Sizin için net bir fikre sahip değilim. Ama kendi acımdan; ciddi manada ikilem içerisindeyim. Şuan için duygularım 'tar-u mar' olmuş vaziyette! Karmakarışık. Şöyle ki! Son 24 saat içerisinde 'şiddet' içerikli hadiseler. Haber bültenlerinde 'vakıf' olmuşsunuzdur. Diyeceksiniz ki; 'her gün' hep aynı hadiseler icra etmekte. Haklısınız!
* * *
Lakin akıl-sır erdirmek mümkün değil. Bu kadar 'vahşi' bir duyguya insanoğlu nasıl sahip olabilir? Acımasızlık! Ama bu kadar. Öyle düşünüyorum ki; psikologlar dahi 'analizde' zorluk çekiyor.
* * *
Düşünün! 24 yaşında, babasını kendisine 'söz verdiği' otomobili almadığı için; öldürüyor. Hem de av tüfeğiyle 8 el ateş ederek!
* * *
Düşünün! İki kardeş ahıra ait damın üzerine serilen naylon yüzünden birbirinin canına kıyıyorlar. Biri diğerini göğsünden bıçaklayıp öldürüyor. Hem de hiç bir pişmanlık duygusu taşımadan.
* * *
Düşünün! Bir baba 18 yaşındaki kızına 'istediğini' yapmadığı için önce dövüyor. İşkencesinden sonra da; 'zincirliyor'. Gerekçesi; yok!
* * *
Ve yine düşünün! Genç bir kadın gayri meşru bir bebek dünyaya getiriyor. Sonra bu bebeği ailesiyle birlikte 'köy mezarlığına' diri-diri toprağa gömüyor. Şimdi jandarma soruşturuyor, savcı mezarı açtı.
* * *
77 yaşındaki şahıs evde 'darp' edilmiş halde ölü bulunuyor.

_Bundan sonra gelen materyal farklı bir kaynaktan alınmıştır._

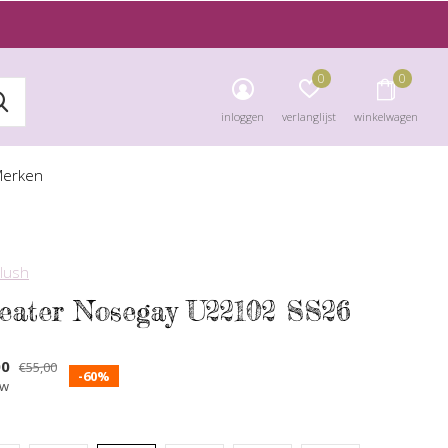
0
0
inloggen
verlanglijst
winkelwagen
erken
blush
eater Nosegay U22102 SS26
00
€55,00
-60%
tw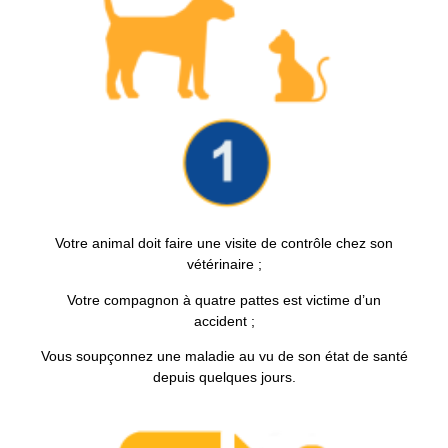
Votre animal doit faire une visite de contrôle chez son
vétérinaire ;
Votre compagnon à quatre pattes est victime d’un
accident ;
Vous soupçonnez une maladie au vu de son état de santé
depuis quelques jours.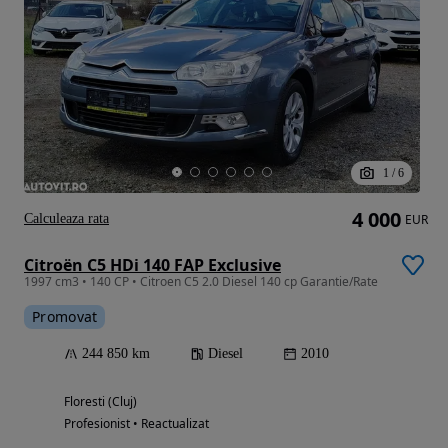
1
/
6
4 000
Calculeaza rata
EUR
Citroën C5 HDi 140 FAP Exclusive
1997 cm3 • 140 CP • Citroen C5 2.0 Diesel 140 cp Garantie/Rate
Promovat
244 850 km
Diesel
2010
Floresti (Cluj)
Profesionist • Reactualizat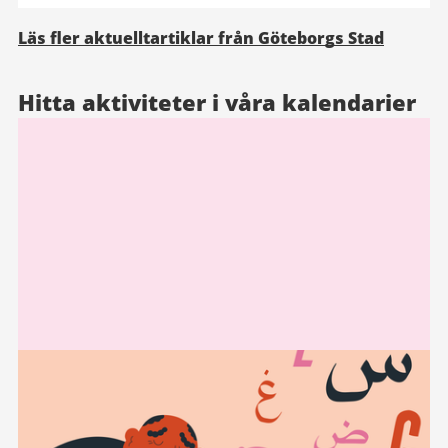
Läs fler aktuelltartiklar från Göteborgs Stad
Hitta aktiviteter i våra kalendarier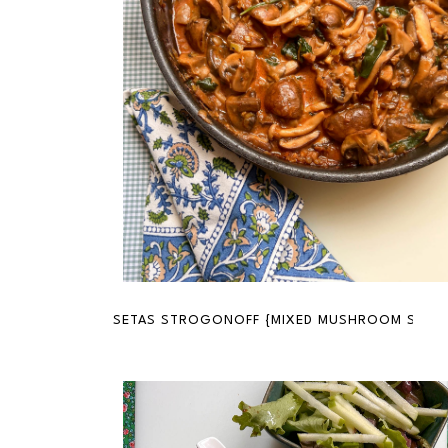
SETAS STROGONOFF {MIXED MUSHROOM STR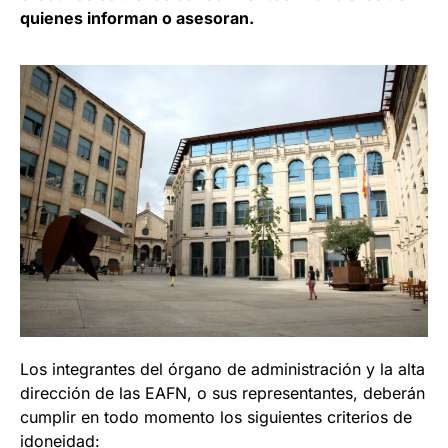
quienes informan o asesoran.
Los integrantes del órgano de administración y la alta
dirección de las EAFN, o sus representantes, deberán
cumplir en todo momento los siguientes criterios de
idoneidad: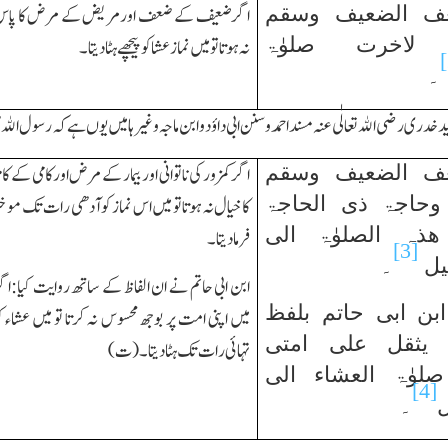
عف الضعیف وسقم
اگرضعیف کے ضعف اورمریض کے مرض کا پاس
 لاخرت صلوٰۃ
نہ ہوتا تو میں نماز عشاکو پیچھے ہٹادیتا۔
۔
د خدری رضی الله تعالٰی عنہ مسند احمد وسنن ابی داؤد وابن ماجہ وغیرہا میں یوں ہے کہ رسول الله صلی
عف الضعیف وسقم
اگر کمزور کی ناتوانی اوربیمار کے مرض اورکامی کے کا
وحاجۃ ذی الحاجۃ
کا خیال نہ ہوتا تو میں اس نماز کو آدھی رات تك موخ
ذہ الصلوٰۃ الی
فرما دیتا۔
[3]
یل
۔
ابن ابی حاتم نے ان الفاظ کے ساتھ روایت کیا:اگ
ابن ابی حاتم بلفظ
میں اپنی امت پر بوجھ محسوس نہ کرتا تو میں عشاء ک
 یثقل علی امتی
تہائی رات تك ہٹا دیتا۔(ت)
لوٰۃ العشاء الی
[4]
ل
۔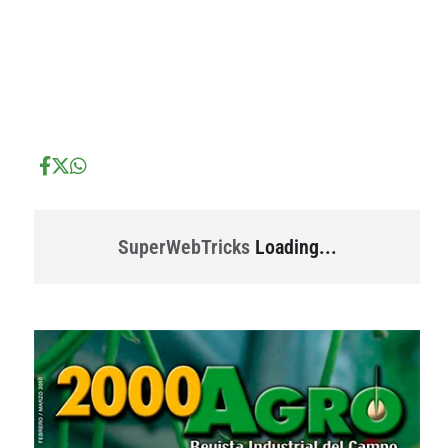
...
...
SuperWebTricks
Loading...
...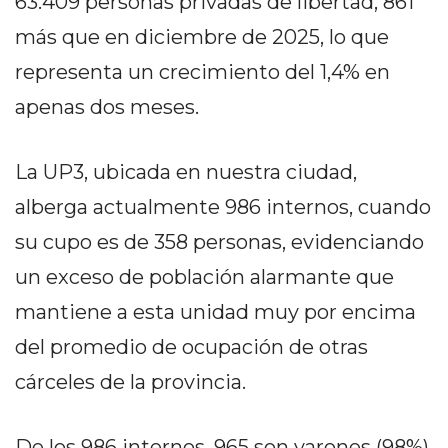
63.409 personas privadas de libertad, 861
DELIVERIES
más que en diciembre de 2025, lo que
CÓMO ORGANIZAR LOS
representa un crecimiento del 1,4% en
PEDIDOS DE DELIVERY
apenas dos meses.
POR WHATSAPP SIN QUE
SE TE PIERDA NINGUNO
La UP3, ubicada en nuestra ciudad,
alberga actualmente 986 internos, cuando
su cupo es de 358 personas, evidenciando
un exceso de población alarmante que
AYUDA
mantiene a esta unidad muy por encima
TÉRMINOS
del promedio de ocupación de otras
Y
CONDICIONES
cárceles de la provincia.
POLÍTICAS
DE
De los 986 internos, 965 son varones (98%)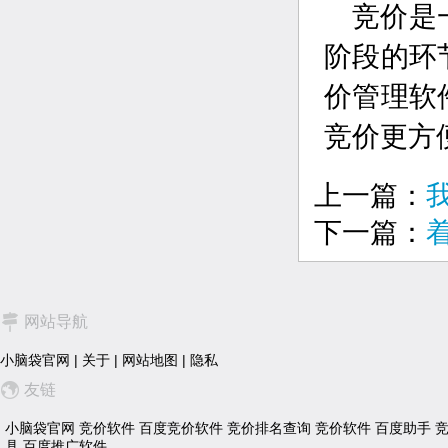
竞价是
阶段的环
价管理软
竞价更方
上一篇：
下一篇：
网站导航
小脑袋官网
|
关于
|
网站地图
|
隐私
友链
小脑袋官网
竞价软件
百度竞价软件
竞价排名查询
竞价软件
百度助手
具
百度推广软件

Kim 'döverek' öldürmüş. Aile fertleri. Diğer yandan; 'Dur' ihtarına uymadığı için 'açılan' ateşle öldürülen genç. Daha vatani görevini bitireli bir kaç ay olmamış. Velhasıl; dört bir taraf 'şiddet, kan ve öfke' kokuyor!
* * *
Ne acıdır ki; 'kimsenin de' umurunda değil. Kayıtsızlık, duyarsızlık ve kanıksama. Sanki hiçbir şey olmamış. Öyle ki; 'şiddetin' eli kanlı şahsiyeti yaptığı vahşetten 'pişmanlık' dahi duymuyor. Vicdan azabı dersen; ne yazar diyor! Bu tablo karşısında 'dehşete' düşmemek elde mi?
* * *
Öfke ve kin! Bilmem hatırlar mısınız? Bu sözü bundan 1520 yıl önce 'pek duymazdık'. Duysaydık da, genellikle 'kan davası veya husumete' yönelik olup-biten hadiselerle alakalı olurdu. Öyle anne-baba, kardeş, bacı değil. Bugün anneler evladını, evlat annesini, babalar çocuklarını 'diri diri' öldürüyor. Mirasa konabilmek için 'annesini-babasını' öldürenler. Aslında; toplum 'çıldırmıyor'. 'Cinnette' geçirmiyor. İnsanlar 'insanlık' karakterinden uzaklaşıyor.
* * *
Çünkü 'paranın' gücüne ve değer dolgusuna 'kendini' kaptırmış. Ne kadar paran varsa o kadar gücün var! Anlayacağınız 'vahşi' bir kapitalizm bugün 'insanları' ağına almış vaziyette. Ve bu 'dehşetengiz' ağ, özellikle 'inancı ve dini' değerleri dejenere ediyor. Toplumu 'ruhi' derinliklerinde boğuyor. Öyle ki; insanlar arasındaki 'sevgi' menfaate dayalı 'duygu' körüklüyor. Taktir edersiniz ki; Sevgisizliğin ve insani duyguların yok oluşu; O toplumun 'dinden' uzaklaşmasıyla ancak mümkün olabilir. Ne yazık ki; Bugün ülke ve millet olarak 'bu kahrolası' erozyonu yaşıyoruz.